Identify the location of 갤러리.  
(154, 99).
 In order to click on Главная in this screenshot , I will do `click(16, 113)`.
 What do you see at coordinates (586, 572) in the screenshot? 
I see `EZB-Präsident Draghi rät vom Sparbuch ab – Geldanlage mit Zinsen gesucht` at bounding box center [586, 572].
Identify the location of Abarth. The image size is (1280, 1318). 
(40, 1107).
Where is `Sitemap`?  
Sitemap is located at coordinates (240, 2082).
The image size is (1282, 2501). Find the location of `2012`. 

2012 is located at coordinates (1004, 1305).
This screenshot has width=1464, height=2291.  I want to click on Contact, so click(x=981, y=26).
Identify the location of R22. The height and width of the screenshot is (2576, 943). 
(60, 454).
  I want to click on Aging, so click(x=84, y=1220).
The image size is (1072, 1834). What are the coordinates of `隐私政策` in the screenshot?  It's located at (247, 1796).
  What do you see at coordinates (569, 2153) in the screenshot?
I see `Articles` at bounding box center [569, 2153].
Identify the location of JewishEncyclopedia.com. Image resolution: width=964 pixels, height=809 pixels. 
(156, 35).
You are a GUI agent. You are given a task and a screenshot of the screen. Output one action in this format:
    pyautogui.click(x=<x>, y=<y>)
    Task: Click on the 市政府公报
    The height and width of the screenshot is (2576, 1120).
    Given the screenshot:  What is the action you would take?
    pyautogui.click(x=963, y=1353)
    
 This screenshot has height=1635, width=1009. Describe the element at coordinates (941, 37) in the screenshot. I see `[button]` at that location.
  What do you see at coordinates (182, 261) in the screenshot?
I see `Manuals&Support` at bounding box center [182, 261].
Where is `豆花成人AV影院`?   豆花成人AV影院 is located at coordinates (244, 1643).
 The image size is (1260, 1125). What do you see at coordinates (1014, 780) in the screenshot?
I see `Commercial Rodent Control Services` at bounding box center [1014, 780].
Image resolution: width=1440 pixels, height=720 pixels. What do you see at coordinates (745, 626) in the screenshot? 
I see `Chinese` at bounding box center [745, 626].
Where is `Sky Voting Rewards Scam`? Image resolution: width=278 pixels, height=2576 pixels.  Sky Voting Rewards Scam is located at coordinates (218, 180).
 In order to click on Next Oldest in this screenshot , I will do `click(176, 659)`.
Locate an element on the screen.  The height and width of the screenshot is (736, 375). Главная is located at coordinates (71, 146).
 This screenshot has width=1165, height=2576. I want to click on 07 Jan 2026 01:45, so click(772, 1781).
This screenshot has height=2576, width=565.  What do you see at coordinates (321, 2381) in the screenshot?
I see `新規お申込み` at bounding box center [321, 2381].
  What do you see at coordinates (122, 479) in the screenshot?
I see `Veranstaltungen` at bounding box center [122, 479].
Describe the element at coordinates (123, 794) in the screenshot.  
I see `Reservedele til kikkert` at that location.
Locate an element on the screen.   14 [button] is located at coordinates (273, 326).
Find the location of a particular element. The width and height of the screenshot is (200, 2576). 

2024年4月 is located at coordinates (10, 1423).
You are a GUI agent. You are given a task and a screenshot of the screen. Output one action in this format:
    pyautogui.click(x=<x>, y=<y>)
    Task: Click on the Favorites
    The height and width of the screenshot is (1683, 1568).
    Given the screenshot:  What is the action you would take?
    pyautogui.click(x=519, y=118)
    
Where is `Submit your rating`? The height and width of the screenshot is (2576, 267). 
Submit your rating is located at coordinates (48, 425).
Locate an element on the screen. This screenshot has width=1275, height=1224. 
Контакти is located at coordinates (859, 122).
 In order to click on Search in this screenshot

> [EXERCISE]:
Copy all the data. Match it exactly.

> [EXERCISE OUTPUT]:
Identify the location of 갤러리.  
(154, 99).
 In order to click on Главная in this screenshot , I will do `click(16, 113)`.
 What do you see at coordinates (586, 572) in the screenshot? 
I see `EZB-Präsident Draghi rät vom Sparbuch ab – Geldanlage mit Zinsen gesucht` at bounding box center [586, 572].
Identify the location of Abarth. The image size is (1280, 1318). 
(40, 1107).
Where is `Sitemap`?  
Sitemap is located at coordinates (240, 2082).
The image size is (1282, 2501). Find the location of `2012`. 

2012 is located at coordinates (1004, 1305).
This screenshot has width=1464, height=2291.  I want to click on Contact, so click(x=981, y=26).
Identify the location of R22. The height and width of the screenshot is (2576, 943). 
(60, 454).
  I want to click on Aging, so click(x=84, y=1220).
The image size is (1072, 1834). What are the coordinates of `隐私政策` in the screenshot?  It's located at (247, 1796).
  What do you see at coordinates (569, 2153) in the screenshot?
I see `Articles` at bounding box center [569, 2153].
Identify the location of JewishEncyclopedia.com. Image resolution: width=964 pixels, height=809 pixels. 
(156, 35).
You are a GUI agent. You are given a task and a screenshot of the screen. Output one action in this format:
    pyautogui.click(x=<x>, y=<y>)
    Task: Click on the 市政府公报
    The height and width of the screenshot is (2576, 1120).
    Given the screenshot:  What is the action you would take?
    pyautogui.click(x=963, y=1353)
    
 This screenshot has height=1635, width=1009. Describe the element at coordinates (941, 37) in the screenshot. I see `[button]` at that location.
  What do you see at coordinates (182, 261) in the screenshot?
I see `Manuals&Support` at bounding box center [182, 261].
Where is `豆花成人AV影院`?   豆花成人AV影院 is located at coordinates (244, 1643).
 The image size is (1260, 1125). What do you see at coordinates (1014, 780) in the screenshot?
I see `Commercial Rodent Control Services` at bounding box center [1014, 780].
Image resolution: width=1440 pixels, height=720 pixels. What do you see at coordinates (745, 626) in the screenshot? 
I see `Chinese` at bounding box center [745, 626].
Where is `Sky Voting Rewards Scam`? Image resolution: width=278 pixels, height=2576 pixels.  Sky Voting Rewards Scam is located at coordinates (218, 180).
 In order to click on Next Oldest in this screenshot , I will do `click(176, 659)`.
Locate an element on the screen.  The height and width of the screenshot is (736, 375). Главная is located at coordinates (71, 146).
 This screenshot has width=1165, height=2576. I want to click on 07 Jan 2026 01:45, so click(772, 1781).
This screenshot has height=2576, width=565.  What do you see at coordinates (321, 2381) in the screenshot?
I see `新規お申込み` at bounding box center [321, 2381].
  What do you see at coordinates (122, 479) in the screenshot?
I see `Veranstaltungen` at bounding box center [122, 479].
Describe the element at coordinates (123, 794) in the screenshot.  
I see `Reservedele til kikkert` at that location.
Locate an element on the screen.   14 [button] is located at coordinates (273, 326).
Find the location of a particular element. The width and height of the screenshot is (200, 2576). 

2024年4月 is located at coordinates (10, 1423).
You are a GUI agent. You are given a task and a screenshot of the screen. Output one action in this format:
    pyautogui.click(x=<x>, y=<y>)
    Task: Click on the Favorites
    The height and width of the screenshot is (1683, 1568).
    Given the screenshot:  What is the action you would take?
    pyautogui.click(x=519, y=118)
    
Where is `Submit your rating`? The height and width of the screenshot is (2576, 267). 
Submit your rating is located at coordinates (48, 425).
Locate an element on the screen. This screenshot has width=1275, height=1224. 
Контакти is located at coordinates (859, 122).
 In order to click on Search in this screenshot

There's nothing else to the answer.